Sentiment Analysis Destinasi Wisata Berdasarkan Opini Masyarakat Menggunakan Naive Bayes

  • Rizki Alamsyah Universitas Bhayangkara Jakarta Raya
  • Tb Ai Munandar Universitas Bhayangkara Jakarta Raya
  • Fata Nidaul Khasanah Universitas Bhayangkara Jakarta Raya
  • Siti Setiawati Universitas Bhayangkara Jakarta Raya
Keywords: public opinion, social media, sentiment analysis, naive bayes, classification


The topic used in this research is to discuss the problem of public opinion on social media related to tourist destinations in Bekasi Regency by implementing the Naive Bayes algorithm to conduct sentiment analysis on existing opinions. This study aims to analyze public opinion on social media towards tourist destinations in Bekasi Regency using the Naive Bayes algorithm. The data used in this study are posts or comments from the public on social media facebook as much as 1000 data. The method of data collection is done manually.

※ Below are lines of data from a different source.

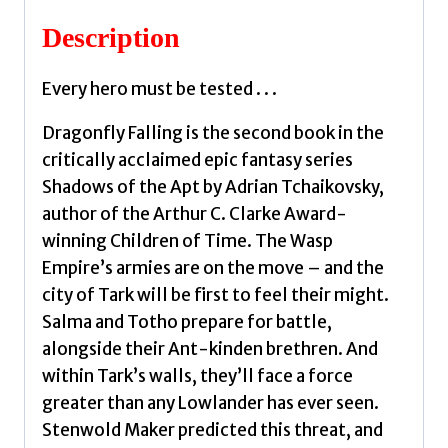
Description
Every hero must be tested . . .
Dragonfly Falling is the second book in the
critically acclaimed epic fantasy series
Shadows of the Apt by Adrian Tchaikovsky,
author of the Arthur C. Clarke Award-
winning Children of Time. The Wasp
Empire’s armies are on the move – and the
city of Tark will be first to feel their might.
Salma and Totho prepare for battle,
alongside their Ant-kinden brethren. And
within Tark’s walls, they’ll face a force
greater than any Lowlander has ever seen.
Stenwold Maker predicted this threat, and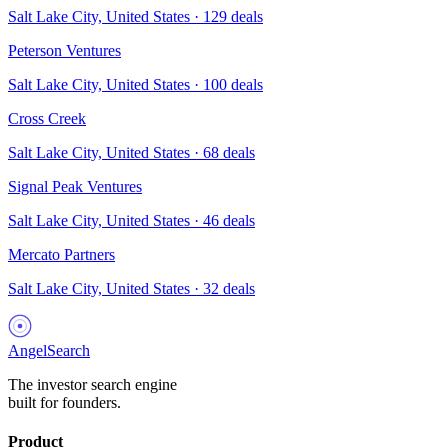
Salt Lake City, United States
·
129
deals
Peterson Ventures
Salt Lake City, United States
·
100
deals
Cross Creek
Salt Lake City, United States
·
68
deals
Signal Peak Ventures
Salt Lake City, United States
·
46
deals
Mercato Partners
Salt Lake City, United States
·
32
deals
AngelSearch
The investor search engine
built for founders.
Product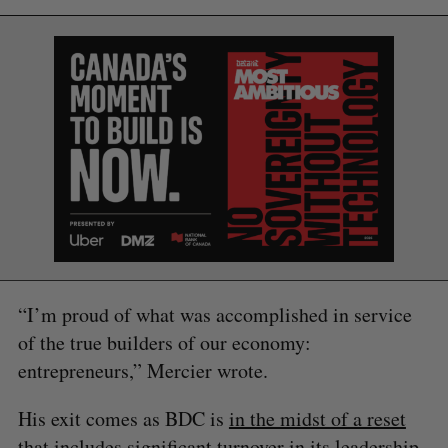
“I’m proud of what was accomplished in service
of the true builders of our economy:
entrepreneurs,” Mercier wrote.
S
e
His exit comes as BDC is
in the midst of a reset
a
that includes significant turnover in its leadership.
S
R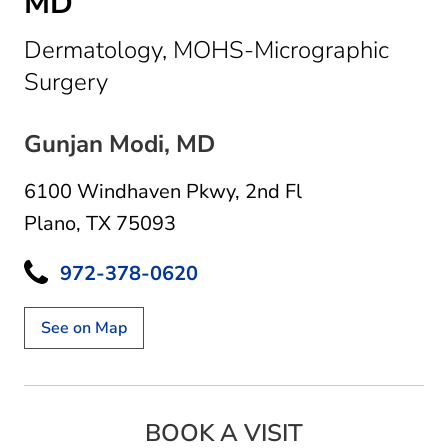
MD
Dermatology, MOHS-Micrographic
in Plano, TX
Surgery
Gunjan Modi, MD
6100 Windhaven Pkwy
,
2nd Fl
Plano, TX 75093
972-378-0620
See on Map
BOOK A VISIT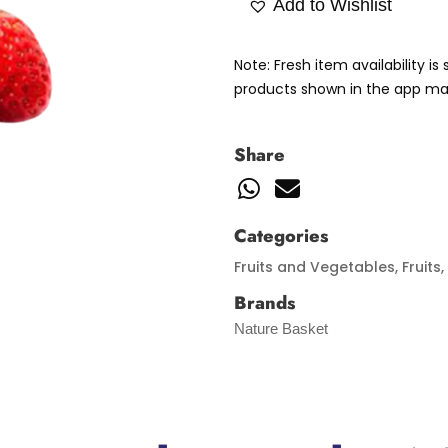
Add to Wishlist
Note: Fresh item availability i
products shown in the app may
Share
Categories
Fruits and Vegetables
,
Fruits
,
Brands
Nature Basket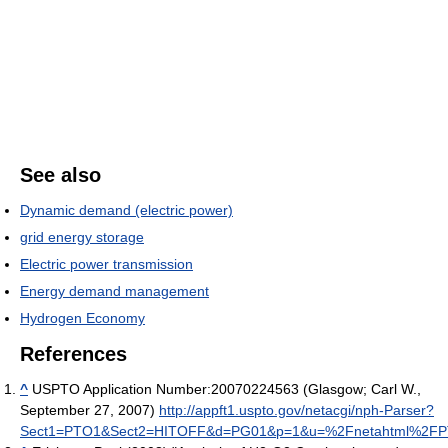
See also
Dynamic demand (electric power)
grid energy storage
Electric power transmission
Energy demand management
Hydrogen Economy
References
^
USPTO Application Number:20070224563 (Glasgow; Carl W.,
September 27, 2007)
http://appft1.uspto.gov/netacgi/nph-Parser?
Sect1=PTO1&Sect2=HITOFF&d=PG01&p=1&u=%2Fnetahtml%2F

The data analysis technique in this study are changing non-standard words, labelling, text preprocessing and naive bayes analysis methods. The results of this study indicate that positive opinion dominates compared to negative and neutral opinions with the results obtained at F1 positive score 83.5%, F1 negative score 68.2% and F1 neutral score 59.5% with positive recall 81%, negative 82% and neutral 55% precision positive 85%, negative 58% and neutral 64% with an accuracy rate of 76%.